Me aboco a mi fuente interior. En el túnel abismal buceo en este relámpago de tiempo y emerjo en el impulso inicial de vida para respirar de nuevo. Es este ir y volver el eje que me sostiene.
8/1/13
UNA RÁFAGA SECA
El amor no es sino esta ligereza de mis manos sobre tu cara al entender tus frondas y ese líquido verde profundo que vertís en mis venas y vuelve en un caudal de día nuevo. La fusión es fundacional, y sé que luego no es más que una sombra de pájaro o una ausencia de gato en la ventana.
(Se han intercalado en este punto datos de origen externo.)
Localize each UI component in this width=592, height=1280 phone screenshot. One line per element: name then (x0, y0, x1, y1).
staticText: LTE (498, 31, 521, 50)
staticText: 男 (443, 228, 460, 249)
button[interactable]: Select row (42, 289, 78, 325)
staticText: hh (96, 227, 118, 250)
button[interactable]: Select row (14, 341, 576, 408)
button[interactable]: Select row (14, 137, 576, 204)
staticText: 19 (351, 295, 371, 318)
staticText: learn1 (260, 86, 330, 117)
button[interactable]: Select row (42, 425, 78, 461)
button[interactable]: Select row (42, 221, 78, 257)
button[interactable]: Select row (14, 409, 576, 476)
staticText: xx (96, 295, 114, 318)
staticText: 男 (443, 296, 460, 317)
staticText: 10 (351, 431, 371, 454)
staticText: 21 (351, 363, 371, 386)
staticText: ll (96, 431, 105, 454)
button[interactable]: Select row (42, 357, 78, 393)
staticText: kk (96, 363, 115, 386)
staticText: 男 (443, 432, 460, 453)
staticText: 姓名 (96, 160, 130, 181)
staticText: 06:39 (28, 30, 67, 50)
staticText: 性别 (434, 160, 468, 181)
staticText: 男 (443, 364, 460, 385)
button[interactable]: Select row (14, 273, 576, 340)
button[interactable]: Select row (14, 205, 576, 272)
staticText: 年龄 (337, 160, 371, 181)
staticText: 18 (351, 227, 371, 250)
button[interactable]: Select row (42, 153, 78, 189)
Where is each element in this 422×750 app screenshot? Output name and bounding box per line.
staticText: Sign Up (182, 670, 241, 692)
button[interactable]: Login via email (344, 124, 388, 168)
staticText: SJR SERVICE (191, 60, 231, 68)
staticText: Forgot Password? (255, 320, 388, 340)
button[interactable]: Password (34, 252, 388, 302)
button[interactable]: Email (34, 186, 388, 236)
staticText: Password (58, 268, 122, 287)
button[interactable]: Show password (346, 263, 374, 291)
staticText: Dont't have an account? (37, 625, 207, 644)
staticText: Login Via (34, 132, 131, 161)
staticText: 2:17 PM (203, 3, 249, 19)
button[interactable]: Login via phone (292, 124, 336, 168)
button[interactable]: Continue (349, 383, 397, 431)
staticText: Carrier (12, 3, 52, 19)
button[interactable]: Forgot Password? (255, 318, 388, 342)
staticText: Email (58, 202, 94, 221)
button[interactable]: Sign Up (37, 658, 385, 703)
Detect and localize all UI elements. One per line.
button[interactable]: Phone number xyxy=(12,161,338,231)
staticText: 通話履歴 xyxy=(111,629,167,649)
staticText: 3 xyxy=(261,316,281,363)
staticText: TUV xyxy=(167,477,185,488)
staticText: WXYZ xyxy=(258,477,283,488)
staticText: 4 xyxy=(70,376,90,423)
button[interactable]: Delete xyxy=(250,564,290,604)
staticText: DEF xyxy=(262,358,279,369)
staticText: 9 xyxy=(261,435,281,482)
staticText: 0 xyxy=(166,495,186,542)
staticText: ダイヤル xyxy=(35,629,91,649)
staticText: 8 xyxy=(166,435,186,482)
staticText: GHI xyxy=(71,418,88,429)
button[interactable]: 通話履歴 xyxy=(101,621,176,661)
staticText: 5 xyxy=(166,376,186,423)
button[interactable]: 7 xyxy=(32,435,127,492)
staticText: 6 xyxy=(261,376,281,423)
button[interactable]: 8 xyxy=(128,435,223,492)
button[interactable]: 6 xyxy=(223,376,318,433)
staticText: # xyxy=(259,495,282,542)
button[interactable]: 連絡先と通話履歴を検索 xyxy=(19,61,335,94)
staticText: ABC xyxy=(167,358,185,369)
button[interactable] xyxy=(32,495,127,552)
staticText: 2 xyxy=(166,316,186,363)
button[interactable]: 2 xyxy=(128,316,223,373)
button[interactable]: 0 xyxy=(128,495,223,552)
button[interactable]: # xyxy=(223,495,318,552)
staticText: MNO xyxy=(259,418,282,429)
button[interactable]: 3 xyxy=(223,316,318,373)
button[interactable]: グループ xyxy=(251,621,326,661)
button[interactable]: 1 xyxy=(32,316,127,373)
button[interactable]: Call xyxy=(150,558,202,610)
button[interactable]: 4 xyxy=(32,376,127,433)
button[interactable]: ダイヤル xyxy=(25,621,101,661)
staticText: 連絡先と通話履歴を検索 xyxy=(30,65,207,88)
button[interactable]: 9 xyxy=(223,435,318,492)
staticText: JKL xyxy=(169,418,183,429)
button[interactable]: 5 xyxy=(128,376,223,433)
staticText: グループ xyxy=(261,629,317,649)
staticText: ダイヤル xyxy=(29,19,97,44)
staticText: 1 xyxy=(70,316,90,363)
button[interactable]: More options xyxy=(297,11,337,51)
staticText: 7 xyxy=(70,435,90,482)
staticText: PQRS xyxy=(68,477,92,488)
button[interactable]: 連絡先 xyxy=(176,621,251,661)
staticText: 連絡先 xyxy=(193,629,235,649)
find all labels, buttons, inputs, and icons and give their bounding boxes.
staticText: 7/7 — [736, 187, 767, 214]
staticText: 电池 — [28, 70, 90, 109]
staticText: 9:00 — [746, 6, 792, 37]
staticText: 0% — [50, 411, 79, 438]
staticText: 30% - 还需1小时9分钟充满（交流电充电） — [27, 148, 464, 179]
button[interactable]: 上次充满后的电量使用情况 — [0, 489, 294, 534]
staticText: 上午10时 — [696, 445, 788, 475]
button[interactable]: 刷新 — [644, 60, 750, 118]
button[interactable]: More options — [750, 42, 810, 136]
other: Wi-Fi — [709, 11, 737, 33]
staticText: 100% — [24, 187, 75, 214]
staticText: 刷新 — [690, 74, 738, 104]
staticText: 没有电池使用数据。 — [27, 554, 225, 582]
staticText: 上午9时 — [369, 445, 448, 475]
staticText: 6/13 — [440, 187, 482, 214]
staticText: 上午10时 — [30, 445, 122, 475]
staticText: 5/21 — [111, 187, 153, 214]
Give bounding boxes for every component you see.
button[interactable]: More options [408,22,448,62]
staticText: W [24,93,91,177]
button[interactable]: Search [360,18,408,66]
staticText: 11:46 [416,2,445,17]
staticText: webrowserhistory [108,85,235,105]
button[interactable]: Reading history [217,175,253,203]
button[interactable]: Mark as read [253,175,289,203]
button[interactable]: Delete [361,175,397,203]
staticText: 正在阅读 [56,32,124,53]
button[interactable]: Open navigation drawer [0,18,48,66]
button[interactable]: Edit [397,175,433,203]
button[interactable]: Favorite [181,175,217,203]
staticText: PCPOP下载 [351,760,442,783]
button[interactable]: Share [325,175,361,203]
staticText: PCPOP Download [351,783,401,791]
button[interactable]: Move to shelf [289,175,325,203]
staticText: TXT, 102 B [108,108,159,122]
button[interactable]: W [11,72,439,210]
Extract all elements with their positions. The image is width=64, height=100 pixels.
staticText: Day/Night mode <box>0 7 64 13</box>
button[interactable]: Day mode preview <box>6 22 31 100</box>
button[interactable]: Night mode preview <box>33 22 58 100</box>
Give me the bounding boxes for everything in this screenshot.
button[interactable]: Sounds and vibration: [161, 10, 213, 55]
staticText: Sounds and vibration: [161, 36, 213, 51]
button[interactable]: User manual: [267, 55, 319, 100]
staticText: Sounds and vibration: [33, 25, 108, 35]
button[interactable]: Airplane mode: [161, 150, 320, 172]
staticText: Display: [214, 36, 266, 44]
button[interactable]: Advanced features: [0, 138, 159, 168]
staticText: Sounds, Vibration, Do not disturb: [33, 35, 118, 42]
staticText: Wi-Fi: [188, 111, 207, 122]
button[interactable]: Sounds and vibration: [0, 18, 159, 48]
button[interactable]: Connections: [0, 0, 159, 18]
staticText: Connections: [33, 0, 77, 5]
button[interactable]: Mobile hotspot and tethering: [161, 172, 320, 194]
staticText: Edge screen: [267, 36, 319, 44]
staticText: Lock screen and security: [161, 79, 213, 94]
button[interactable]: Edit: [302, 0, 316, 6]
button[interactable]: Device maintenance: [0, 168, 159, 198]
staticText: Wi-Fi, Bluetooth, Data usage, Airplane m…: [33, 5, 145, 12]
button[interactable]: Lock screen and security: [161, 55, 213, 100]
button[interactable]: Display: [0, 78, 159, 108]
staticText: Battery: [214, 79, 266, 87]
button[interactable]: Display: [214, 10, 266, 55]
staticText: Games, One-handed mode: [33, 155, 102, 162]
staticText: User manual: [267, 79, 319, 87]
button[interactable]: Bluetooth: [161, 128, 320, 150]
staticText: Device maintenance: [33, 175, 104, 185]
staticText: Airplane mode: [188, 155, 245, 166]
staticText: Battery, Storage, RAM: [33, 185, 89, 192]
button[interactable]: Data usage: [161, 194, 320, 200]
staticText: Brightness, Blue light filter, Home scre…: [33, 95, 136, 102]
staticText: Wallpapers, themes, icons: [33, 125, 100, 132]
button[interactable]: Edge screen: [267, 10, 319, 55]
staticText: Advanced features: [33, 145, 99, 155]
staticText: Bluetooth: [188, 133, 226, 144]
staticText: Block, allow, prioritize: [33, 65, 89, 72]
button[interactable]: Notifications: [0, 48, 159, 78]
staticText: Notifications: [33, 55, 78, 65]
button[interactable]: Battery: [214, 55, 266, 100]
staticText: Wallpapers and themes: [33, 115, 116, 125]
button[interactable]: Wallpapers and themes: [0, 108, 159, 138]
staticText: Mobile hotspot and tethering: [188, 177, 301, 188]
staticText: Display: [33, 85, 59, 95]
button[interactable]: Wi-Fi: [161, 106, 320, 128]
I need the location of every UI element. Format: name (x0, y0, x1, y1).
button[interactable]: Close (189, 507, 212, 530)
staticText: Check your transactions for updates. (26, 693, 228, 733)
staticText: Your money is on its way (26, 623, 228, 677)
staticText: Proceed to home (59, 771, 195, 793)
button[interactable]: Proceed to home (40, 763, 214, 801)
No querés conservar nada mío a mi partida. Una ráfaga seca se apodera de mi cuerpo y me tumba en plena calle; debo levantarme y luchar con ella, devolverle su voz atronadora y sepultarla cuadras atrás para que no me siga. Otra vez libre, y sola. Aquella cocina y aquella pared que me aprisionaban ya no existen y sin embargo pesan en mi manso fuego de hoy. Quisiera la pureza de no arrastrar las voces áridas, de no llover más delitos sobre las caras que se aproximan con una nueva sentencia. Debo limpiar toda esta vereda que desconozco y ser llana en tu nombre.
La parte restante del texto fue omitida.